La siguiente media hora pasó sin mayores complicaciones, la tormenta había vuelto a cobrar fuerza, pero se sentía menos violenta a bordo del Alexandros. Marina bajó al camarote para descansar, pero regresó enseguida, agitada.

—Creo que nos metimos con la gente equivocada —dijo—. Adentro hay dos rifles y cajas con municiones.

En ese momento notaron que una lancha ligera se acercaba por detrás a gran velocidad.

—¡No, por favor! —dijo Sabas—. No una persecución con este tiempo de mierda. ¡Agárrate fuerte, cariño!

Hundió la palanca de aceleración hasta el fondo.

—Ok Google, cómo usar un rifle... —La lancha ligera acortaba la distancia. Marina estaba dispuesta a todo con tal de proteger a su bebé—.

—¿Te volviste loca, mujer?, olvida esos rifles e intenta contactarlos por la radio. Hay que explicarles nuestra situación, ¡rápido!

Marina logró encender la radio del Alexandros y una voz grave les ordenó que se detuvieran. Era la guardia costera que iba detrás de ellos. Ella trató de explicar la situación por la radio pero el guardacostas no escuchaba; solo repetía que se detuvieran y regresaran inmediatamente al muelle, insistía en que era muy peligroso navegar en esas condiciones.

Sabas vio a lo lejos algo parecido a una pared de agua, era un monstruo de ola. Tragó su saliva, echó un vistazo rápido al retrovisor y dejó de acelerar. La guardia costera hizo lo mismo. Giró el Alexandros para quedar con la proa encarando al temporal y esperó.

—¡Panagía, protégenos!

Sabas capeó las olas gigantes con maestría, con la precisión de un marinero experto, olvidándose por unos instantes de todo: de su esposa y su bebé en posición transversal, del motor averiado de su barca, del Alexandros robado, de los rifles de caza y el guardacostas con voz grave.

Cuando volvió en sí notó que el mar ya se había calmado y la guardia costera parecía no seguirlos más. La radio guardaba silencio y a lo lejos el cielo comenzaba a despejarse. Le vino a la mente el terremoto que azotó Skiathos el día en que él había nacido, y la tormenta de nieve que había inmovilizado la isla el día en que nació su padre. No cabía ya duda de que ese bebé era varón, y de que era su hijo. Sabas bajó al camarote y encontró a Marina concentrada, soplando con fuerza, aguantando el dolor de las contracciones. Se miraron brevemente y Marina sonrió.

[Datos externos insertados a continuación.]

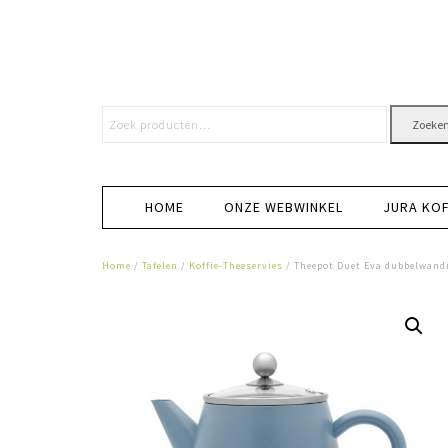
Zoeke
HOME
ONZE WEBWINKEL
JURA KO
Home
/
Tafelen
/
Koffie-Theeservies
/ Theepot Duet Eva dubbelwandig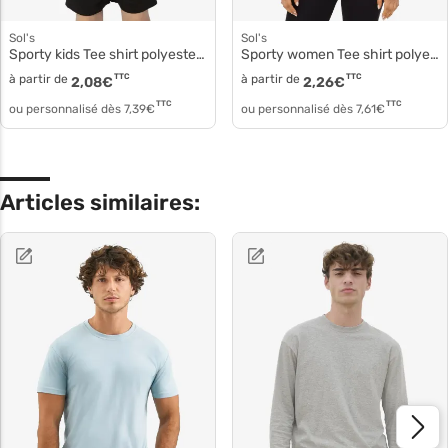
Sol's
Sol's
Sporty kids Tee shirt polyester respirant 01166
Sporty women Tee shirt polyester respirant 01159
à partir de
TTC
à partir de
TTC
2,08
€
2,26
€
TTC
TTC
ou personnalisé dès
7,39
€
ou personnalisé dès
7,61
€
Articles similaires: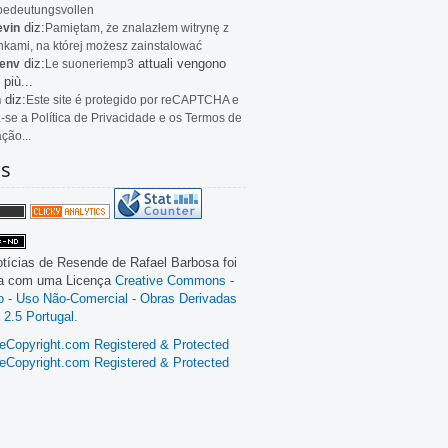
bedeutungsvollen
diz:
evin
Pamiętam, że znalazłem witrynę z
kami, na której możesz zainstalować
diz:
attuali vengono
env
Le
suoneriemp3
 più...
diz:
n
Este site é protegido por reCAPTCHA e
a-se a Política de Privacidade e os Termos de
ação...
as
tícias de Resende
de
Rafael Barbosa
foi
da com uma Licença
Creative Commons -
ão - Uso Não-Comercial - Obras Derivadas
 2.5 Portugal
.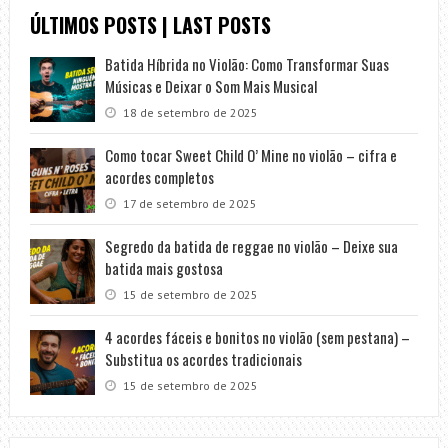
ÚLTIMOS POSTS | LAST POSTS
Batida Híbrida no Violão: Como Transformar Suas
Músicas e Deixar o Som Mais Musical
18 de setembro de 2025
Como tocar Sweet Child O’ Mine no violão – cifra e
acordes completos
17 de setembro de 2025
Segredo da batida de reggae no violão – Deixe sua
batida mais gostosa
15 de setembro de 2025
4 acordes fáceis e bonitos no violão (sem pestana) –
Substitua os acordes tradicionais
15 de setembro de 2025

Sabas escupió y regresó a la proa.

Al llegar al puerto de Volos supieron de inmediato en dónde atracar; justo en frente de los carros de policía y la ambulancia que los esperaban con las luces de las sirenas prendidas, iluminando el andador con destellos rojos y azules. Antes de bajar de la lancha, Sabas se hincó sobre una rodilla y besó la barriga redonda de su esposa.

—¡Nos vemos pronto, pequeño Alexandros!